Work required ::
Pull every line that includes the word "карту" from the data.

(Data for review)

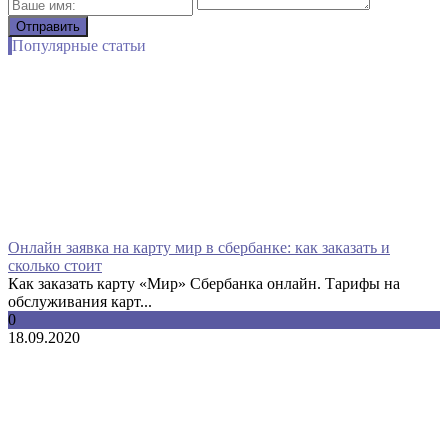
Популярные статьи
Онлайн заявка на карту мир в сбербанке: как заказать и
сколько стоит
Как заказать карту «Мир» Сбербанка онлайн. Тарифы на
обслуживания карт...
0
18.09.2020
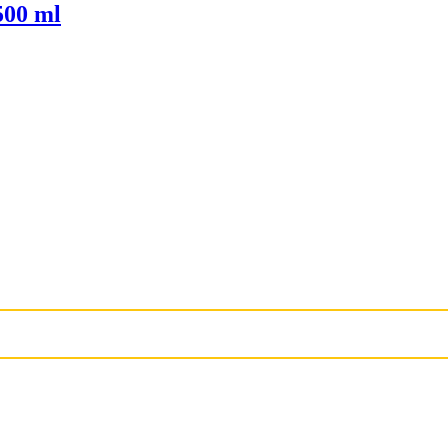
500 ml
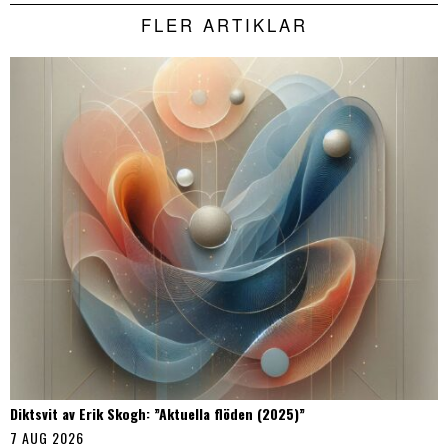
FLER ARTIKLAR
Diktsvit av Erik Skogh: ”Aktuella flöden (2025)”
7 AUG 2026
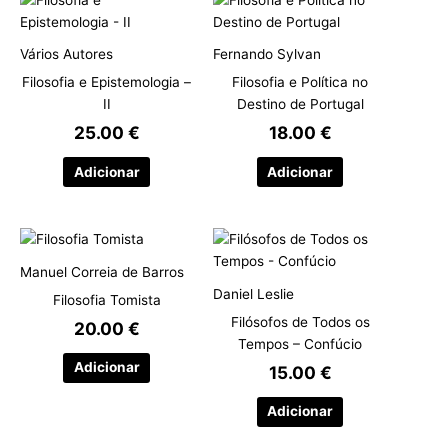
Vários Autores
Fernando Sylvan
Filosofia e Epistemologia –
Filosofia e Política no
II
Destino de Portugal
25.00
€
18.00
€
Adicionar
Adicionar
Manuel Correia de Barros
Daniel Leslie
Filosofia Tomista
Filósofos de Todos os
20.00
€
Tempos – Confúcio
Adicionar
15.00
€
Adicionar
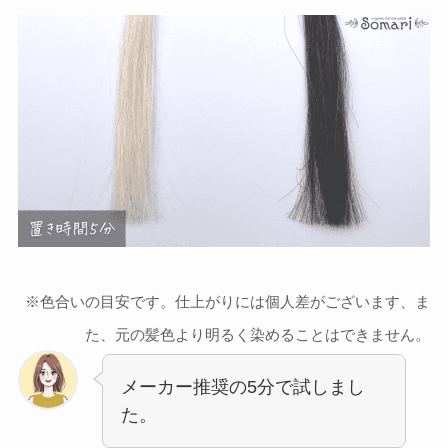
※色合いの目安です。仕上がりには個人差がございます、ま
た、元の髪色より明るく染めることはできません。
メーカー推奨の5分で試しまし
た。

(End Data for review)
(Data for review)

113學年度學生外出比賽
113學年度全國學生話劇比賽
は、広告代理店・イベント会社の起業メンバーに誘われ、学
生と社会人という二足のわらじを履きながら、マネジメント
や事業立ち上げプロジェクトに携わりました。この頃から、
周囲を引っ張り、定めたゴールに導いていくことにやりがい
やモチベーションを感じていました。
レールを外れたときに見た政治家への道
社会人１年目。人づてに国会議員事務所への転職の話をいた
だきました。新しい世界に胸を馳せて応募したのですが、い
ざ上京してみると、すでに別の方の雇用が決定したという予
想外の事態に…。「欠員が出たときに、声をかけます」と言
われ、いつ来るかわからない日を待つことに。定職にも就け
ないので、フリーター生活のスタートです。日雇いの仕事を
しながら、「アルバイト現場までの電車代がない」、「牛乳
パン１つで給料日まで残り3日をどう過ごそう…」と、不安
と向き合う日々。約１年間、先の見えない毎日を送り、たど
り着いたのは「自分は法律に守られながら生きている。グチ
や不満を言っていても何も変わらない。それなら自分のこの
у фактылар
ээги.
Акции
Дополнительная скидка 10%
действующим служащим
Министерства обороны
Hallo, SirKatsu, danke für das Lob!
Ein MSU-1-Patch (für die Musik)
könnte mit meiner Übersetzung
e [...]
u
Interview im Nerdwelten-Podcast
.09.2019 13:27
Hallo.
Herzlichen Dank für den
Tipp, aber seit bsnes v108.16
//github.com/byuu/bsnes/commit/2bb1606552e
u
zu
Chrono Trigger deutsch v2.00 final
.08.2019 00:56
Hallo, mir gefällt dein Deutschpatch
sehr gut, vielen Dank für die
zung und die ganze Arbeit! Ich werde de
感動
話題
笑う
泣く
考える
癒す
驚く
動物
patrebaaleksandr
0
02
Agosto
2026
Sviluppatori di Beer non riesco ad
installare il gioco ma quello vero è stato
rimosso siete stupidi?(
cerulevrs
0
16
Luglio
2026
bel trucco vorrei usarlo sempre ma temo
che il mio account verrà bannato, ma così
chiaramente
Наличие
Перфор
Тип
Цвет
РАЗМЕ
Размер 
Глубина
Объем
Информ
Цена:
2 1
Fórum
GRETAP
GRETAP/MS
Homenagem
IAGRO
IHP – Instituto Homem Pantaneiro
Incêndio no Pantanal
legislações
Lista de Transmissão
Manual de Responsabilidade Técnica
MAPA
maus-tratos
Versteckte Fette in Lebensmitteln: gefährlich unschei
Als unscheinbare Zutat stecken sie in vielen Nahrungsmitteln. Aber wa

(End Data for review)

Final answer ::
Онлайн заявка на карту мир в сбербанке: как заказать и
Как заказать карту «Мир» Сбербанка онлайн. Тарифы на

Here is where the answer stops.